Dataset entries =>
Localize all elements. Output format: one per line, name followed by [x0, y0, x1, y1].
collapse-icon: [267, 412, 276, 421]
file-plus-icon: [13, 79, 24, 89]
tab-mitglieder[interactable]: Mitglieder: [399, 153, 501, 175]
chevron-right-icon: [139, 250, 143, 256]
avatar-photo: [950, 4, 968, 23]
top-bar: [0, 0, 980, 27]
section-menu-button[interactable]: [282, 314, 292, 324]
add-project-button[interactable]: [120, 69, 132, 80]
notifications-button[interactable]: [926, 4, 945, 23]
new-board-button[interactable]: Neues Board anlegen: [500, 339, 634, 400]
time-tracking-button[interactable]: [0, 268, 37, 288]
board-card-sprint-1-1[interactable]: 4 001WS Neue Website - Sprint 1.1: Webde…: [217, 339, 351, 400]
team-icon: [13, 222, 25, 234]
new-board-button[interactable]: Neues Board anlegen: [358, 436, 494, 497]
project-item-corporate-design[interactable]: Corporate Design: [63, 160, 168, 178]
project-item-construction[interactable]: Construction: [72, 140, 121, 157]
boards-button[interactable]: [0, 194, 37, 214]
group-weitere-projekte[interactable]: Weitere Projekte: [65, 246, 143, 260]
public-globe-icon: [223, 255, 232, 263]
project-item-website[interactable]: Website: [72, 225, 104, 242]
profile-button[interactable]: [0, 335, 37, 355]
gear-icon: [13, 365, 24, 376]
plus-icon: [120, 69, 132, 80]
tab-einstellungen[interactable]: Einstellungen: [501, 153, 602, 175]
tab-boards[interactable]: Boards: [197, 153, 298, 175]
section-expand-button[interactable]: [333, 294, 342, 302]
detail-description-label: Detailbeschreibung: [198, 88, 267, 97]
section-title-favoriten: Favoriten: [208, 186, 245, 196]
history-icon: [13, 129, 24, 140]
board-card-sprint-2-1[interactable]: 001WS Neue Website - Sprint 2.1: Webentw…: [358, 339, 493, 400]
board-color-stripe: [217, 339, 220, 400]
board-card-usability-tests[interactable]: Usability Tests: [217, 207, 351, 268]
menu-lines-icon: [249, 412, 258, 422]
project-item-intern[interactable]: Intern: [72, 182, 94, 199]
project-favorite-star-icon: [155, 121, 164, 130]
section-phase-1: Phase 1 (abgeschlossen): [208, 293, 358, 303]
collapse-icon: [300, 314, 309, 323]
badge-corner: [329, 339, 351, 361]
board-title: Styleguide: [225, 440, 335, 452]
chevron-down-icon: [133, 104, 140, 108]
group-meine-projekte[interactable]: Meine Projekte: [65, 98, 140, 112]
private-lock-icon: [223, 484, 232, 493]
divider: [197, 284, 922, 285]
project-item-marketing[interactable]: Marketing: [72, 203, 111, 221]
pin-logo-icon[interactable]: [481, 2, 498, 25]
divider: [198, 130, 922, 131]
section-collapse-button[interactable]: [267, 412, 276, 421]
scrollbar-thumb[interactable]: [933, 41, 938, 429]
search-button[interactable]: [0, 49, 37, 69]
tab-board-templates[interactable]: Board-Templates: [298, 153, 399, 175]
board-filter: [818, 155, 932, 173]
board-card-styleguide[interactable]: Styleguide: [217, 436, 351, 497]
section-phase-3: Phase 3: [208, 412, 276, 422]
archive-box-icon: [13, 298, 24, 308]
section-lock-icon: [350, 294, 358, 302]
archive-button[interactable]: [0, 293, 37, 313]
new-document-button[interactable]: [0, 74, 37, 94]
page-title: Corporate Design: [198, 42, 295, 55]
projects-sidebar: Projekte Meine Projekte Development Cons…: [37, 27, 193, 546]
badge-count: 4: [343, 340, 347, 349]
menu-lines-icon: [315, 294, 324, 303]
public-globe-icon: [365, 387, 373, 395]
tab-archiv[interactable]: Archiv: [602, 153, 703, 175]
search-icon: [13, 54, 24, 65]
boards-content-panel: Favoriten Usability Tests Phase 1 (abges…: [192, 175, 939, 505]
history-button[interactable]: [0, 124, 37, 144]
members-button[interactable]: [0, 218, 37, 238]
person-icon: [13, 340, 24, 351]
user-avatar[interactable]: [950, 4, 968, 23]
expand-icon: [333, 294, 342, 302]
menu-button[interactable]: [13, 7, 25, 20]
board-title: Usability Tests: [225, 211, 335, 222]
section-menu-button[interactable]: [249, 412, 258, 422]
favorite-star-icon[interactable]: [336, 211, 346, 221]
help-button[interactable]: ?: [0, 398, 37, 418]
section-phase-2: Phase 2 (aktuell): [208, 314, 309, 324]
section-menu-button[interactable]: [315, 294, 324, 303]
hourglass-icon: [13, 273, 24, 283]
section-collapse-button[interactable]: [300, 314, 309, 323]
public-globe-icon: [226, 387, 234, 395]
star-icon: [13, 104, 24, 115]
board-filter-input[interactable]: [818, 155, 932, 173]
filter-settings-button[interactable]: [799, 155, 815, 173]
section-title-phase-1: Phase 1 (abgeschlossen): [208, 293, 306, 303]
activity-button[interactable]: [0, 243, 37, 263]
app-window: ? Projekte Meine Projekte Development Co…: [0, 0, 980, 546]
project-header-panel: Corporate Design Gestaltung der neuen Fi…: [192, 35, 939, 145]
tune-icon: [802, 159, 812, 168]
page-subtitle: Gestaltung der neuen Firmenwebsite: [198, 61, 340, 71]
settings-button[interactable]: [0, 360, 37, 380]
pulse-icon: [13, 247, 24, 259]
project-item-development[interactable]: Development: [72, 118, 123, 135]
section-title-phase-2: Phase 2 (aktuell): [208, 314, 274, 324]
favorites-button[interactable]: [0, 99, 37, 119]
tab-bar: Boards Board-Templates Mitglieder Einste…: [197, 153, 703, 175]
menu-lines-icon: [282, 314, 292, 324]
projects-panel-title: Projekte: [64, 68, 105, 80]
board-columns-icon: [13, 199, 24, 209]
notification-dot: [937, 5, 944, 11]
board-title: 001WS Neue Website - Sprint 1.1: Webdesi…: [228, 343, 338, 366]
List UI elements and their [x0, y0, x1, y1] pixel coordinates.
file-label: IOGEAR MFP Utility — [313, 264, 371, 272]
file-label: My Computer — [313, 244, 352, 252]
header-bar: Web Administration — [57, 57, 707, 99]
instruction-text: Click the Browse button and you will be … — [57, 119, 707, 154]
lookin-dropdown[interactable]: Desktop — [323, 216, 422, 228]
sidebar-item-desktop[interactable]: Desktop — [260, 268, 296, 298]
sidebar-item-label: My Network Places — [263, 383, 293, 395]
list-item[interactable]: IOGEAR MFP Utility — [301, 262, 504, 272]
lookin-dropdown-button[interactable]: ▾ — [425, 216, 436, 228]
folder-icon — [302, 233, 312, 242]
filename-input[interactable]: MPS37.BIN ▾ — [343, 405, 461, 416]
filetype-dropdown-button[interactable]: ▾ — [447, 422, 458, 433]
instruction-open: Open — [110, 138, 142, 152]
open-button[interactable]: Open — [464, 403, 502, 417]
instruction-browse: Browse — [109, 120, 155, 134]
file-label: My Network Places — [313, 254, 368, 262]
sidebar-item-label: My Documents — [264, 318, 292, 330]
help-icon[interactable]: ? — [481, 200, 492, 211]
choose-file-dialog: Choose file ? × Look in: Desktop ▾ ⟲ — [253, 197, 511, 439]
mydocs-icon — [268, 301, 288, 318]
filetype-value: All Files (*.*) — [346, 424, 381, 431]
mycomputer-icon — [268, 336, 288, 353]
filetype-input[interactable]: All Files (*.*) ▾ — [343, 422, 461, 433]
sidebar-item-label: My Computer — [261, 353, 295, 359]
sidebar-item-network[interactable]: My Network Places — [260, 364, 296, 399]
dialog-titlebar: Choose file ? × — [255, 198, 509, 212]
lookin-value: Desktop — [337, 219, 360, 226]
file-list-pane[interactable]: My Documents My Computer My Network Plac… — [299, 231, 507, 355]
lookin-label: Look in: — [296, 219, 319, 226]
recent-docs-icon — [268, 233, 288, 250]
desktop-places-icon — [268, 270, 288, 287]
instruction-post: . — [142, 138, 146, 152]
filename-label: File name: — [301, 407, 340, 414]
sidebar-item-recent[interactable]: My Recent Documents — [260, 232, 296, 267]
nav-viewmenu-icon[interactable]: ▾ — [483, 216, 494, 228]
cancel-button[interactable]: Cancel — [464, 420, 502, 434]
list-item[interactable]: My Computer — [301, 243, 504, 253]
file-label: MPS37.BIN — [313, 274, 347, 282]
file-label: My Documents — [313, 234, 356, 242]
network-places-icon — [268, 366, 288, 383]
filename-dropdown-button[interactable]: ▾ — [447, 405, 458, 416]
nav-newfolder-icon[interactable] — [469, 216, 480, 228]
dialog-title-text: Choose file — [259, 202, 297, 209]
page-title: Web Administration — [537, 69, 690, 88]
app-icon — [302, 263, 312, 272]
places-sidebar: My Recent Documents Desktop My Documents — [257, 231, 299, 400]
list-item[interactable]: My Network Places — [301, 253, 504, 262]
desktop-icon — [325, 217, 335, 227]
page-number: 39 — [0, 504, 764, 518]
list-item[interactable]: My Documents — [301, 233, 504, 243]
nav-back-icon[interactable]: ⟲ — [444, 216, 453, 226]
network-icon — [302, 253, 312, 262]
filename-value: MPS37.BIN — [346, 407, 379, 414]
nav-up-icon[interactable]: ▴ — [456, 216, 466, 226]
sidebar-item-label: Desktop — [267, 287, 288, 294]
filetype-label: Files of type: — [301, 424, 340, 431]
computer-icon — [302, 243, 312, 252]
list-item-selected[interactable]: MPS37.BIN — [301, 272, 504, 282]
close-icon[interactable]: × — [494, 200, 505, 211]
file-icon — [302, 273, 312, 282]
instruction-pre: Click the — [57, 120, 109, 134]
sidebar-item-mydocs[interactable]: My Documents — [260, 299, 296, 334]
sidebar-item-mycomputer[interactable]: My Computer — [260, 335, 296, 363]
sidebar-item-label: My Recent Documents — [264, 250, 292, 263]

What you need to do => Track down every line in the entries that includes the string "expand", and copy it.

Written response =>
section-expand-button[interactable]: [333, 294, 342, 302]
expand-icon: [333, 294, 342, 302]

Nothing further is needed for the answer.